[Extracted page text data]
|---|
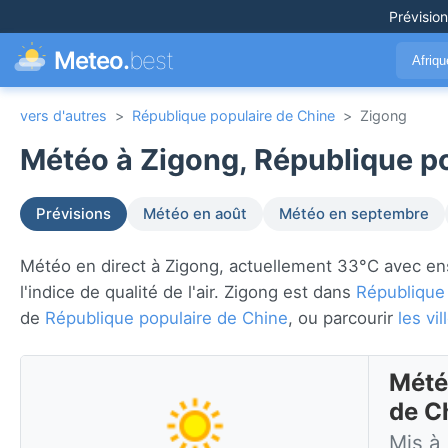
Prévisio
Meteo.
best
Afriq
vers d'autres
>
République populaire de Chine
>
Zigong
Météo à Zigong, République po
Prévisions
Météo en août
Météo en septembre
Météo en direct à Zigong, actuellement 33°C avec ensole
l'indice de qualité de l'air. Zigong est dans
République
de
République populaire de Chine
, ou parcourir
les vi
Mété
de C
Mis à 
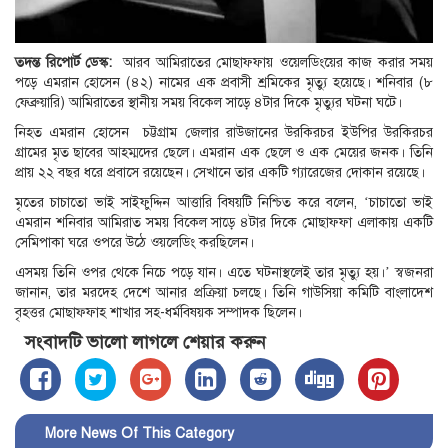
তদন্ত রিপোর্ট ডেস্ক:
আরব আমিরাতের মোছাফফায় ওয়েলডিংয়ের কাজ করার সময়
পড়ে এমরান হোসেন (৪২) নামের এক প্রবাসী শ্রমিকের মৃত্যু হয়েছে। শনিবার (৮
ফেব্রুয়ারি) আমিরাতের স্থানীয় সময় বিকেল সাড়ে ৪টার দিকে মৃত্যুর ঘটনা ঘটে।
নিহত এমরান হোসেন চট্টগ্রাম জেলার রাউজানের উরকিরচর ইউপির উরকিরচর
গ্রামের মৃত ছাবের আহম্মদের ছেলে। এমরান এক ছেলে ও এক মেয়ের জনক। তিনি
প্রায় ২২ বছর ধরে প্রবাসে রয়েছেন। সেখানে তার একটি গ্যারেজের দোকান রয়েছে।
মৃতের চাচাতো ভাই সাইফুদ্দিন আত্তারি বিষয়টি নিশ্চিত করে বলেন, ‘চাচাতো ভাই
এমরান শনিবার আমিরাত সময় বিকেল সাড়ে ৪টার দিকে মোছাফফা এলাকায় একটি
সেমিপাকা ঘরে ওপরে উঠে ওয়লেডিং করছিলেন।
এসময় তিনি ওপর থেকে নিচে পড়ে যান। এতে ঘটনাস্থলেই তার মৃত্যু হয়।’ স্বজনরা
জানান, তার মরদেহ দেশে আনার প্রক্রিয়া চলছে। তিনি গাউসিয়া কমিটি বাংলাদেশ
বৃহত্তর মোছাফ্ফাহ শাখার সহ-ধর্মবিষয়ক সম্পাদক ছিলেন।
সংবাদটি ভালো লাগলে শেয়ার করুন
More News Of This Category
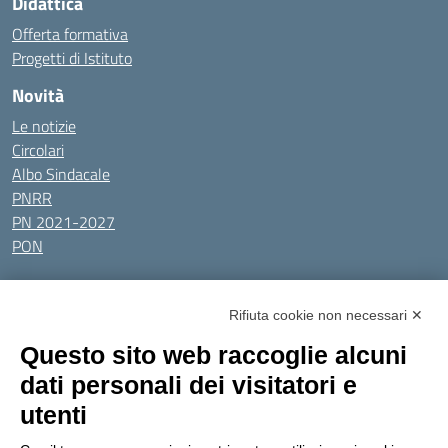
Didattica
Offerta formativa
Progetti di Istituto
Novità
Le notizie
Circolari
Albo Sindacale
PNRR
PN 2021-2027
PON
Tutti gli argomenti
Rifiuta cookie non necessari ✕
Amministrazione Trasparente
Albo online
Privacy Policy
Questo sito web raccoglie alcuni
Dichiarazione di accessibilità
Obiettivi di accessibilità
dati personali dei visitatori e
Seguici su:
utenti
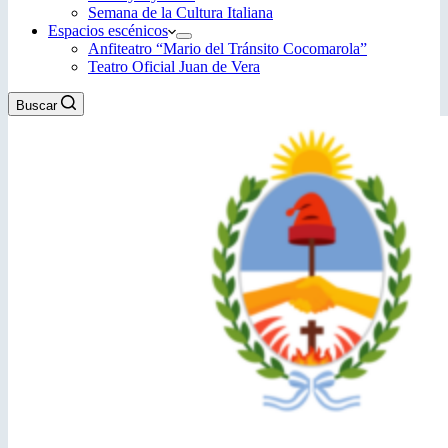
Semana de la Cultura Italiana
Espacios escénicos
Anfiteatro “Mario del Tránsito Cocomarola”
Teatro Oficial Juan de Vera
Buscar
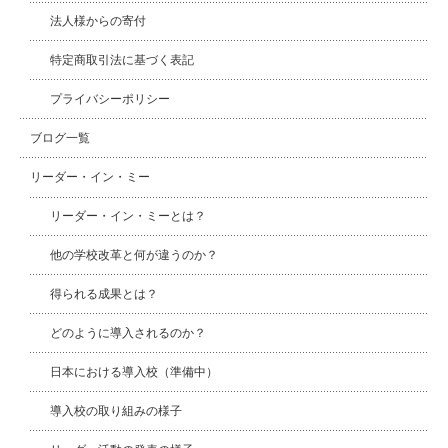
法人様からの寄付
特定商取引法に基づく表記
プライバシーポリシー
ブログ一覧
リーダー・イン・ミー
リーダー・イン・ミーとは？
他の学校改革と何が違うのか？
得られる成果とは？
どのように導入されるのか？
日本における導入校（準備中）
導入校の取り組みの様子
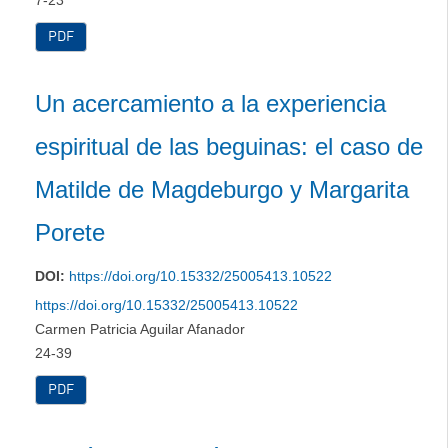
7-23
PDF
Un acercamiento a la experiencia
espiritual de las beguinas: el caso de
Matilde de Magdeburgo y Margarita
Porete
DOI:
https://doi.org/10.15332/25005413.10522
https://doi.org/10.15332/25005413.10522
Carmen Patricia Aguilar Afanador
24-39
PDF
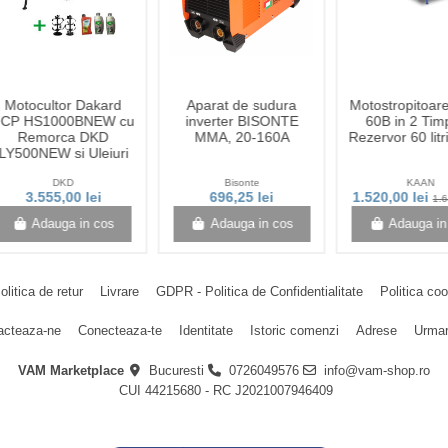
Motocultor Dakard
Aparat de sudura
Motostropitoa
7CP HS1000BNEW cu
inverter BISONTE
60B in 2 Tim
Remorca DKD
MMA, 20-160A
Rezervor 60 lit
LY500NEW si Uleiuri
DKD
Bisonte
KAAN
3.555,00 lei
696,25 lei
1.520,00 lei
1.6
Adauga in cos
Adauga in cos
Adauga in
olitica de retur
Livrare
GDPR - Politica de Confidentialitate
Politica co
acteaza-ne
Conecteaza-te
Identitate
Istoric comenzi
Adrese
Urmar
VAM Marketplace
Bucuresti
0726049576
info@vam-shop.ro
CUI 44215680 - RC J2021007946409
|---|
* Activity
Write out every record above exactly, leaving no picture in the result.

* Task solution
Prévisio
Meteo.
best
Afriq
vers d'autres
>
République populaire de Chine
>
Zigong
Météo à Zigong, République po
Prévisions
Météo en août
Météo en septembre
Météo en direct à Zigong, actuellement 33°C avec ensole
l'indice de qualité de l'air. Zigong est dans
République
de
République populaire de Chine
, ou parcourir
les vi
Mété
de C
Mis à 
তদন্ত রিপোর্ট ডেস্ক:
আরব আমিরাতের মোছাফফায় ওয়েলডিংয়ের কাজ করার সময়
পড়ে এমরান হোসেন (৪২) নামের এক প্রবাসী শ্রমিকের মৃত্যু হয়েছে। শনিবার (৮
ফেব্রুয়ারি) আমিরাতের স্থানীয় সময় বিকেল সাড়ে ৪টার দিকে মৃত্যুর ঘটনা ঘটে।
নিহত এমরান হোসেন চট্টগ্রাম জেলার রাউজানের উরকিরচর ইউপির উরকিরচর
গ্রামের মৃত ছাবের আহম্মদের ছেলে। এমরান এক ছেলে ও এক মেয়ের জনক। তিনি
প্রায় ২২ বছর ধরে প্রবাসে রয়েছেন। সেখানে তার একটি গ্যারেজের দোকান রয়েছে।
মৃতের চাচাতো ভাই সাইফুদ্দিন আত্তারি বিষয়টি নিশ্চিত করে বলেন, ‘চাচাতো ভাই
এমরান শনিবার আমিরাত সময় বিকেল সাড়ে ৪টার দিকে মোছাফফা এলাকায় একটি
সেমিপাকা ঘরে ওপরে উঠে ওয়লেডিং করছিলেন।
এসময় তিনি ওপর থেকে নিচে পড়ে যান। এতে ঘটনাস্থলেই তার মৃত্যু হয়।’ স্বজনরা
জানান, তার মরদেহ দেশে আনার প্রক্রিয়া চলছে। তিনি গাউসিয়া কমিটি বাংলাদেশ
বৃহত্তর মোছাফ্ফাহ শাখার সহ-ধর্মবিষয়ক সম্পাদক ছিলেন।
সংবাদটি ভালো লাগলে শেয়ার করুন
More News Of This Category
Didattica
Offerta formativa
Progetti di Istituto
Novità
Le notizie
Circolari
Albo Sindacale
PNRR
PN 2021-2027
PON
Tutti gli argomenti
Rifiuta cookie non necessari ✕
Amministrazione Trasparente
Albo online
Privacy Policy
Questo sito web raccoglie alcuni
Dichiarazione di accessibilità
Obiettivi di accessibilità
dati personali dei visitatori e
Seguici su:
utenti
Semana de la Cultura Italiana
Espacios escénicos
Anfiteatro “Mario del Tránsito Cocomarola”
Teatro Oficial Juan de Vera
Buscar
法人様からの寄付
特定商取引法に基づく表記
プライバシーポリシー
ブログ一覧
リーダー・イン・ミー
リーダー・イン・ミーとは？
他の学校改革と何が違うのか？
得られる成果とは？
どのように導入されるのか？
日本における導入校（準備中）
導入校の取り組みの様子
7-23
PDF
Un acercamiento a la experiencia
espiritual de las beguinas: el caso de
Matilde de Magdeburgo y Margarita
Porete
DOI:
https://doi.org/10.15332/25005413.10522
https://doi.org/10.15332/25005413.10522
Carmen Patricia Aguilar Afanador
24-39
PDF
Motocultor Dakard
Aparat de sudura
Motostropitoa
7CP HS1000BNEW cu
inverter BISONTE
60B in 2 Tim
Remorca DKD
MMA, 20-160A
Rezervor 60 lit
LY500NEW si Uleiuri
DKD
Bisonte
KAAN
3.555,00 lei
696,25 lei
1.520,00 lei
1.6
Adauga in cos
Adauga in cos
Adauga in
olitica de retur
Livrare
GDPR - Politica de Confidentialitate
Politica co
acteaza-ne
Conecteaza-te
Identitate
Istoric comenzi
Adrese
Urmar
VAM Marketplace
Bucuresti
0726049576
info@vam-shop.ro
CUI 44215680 - RC J2021007946409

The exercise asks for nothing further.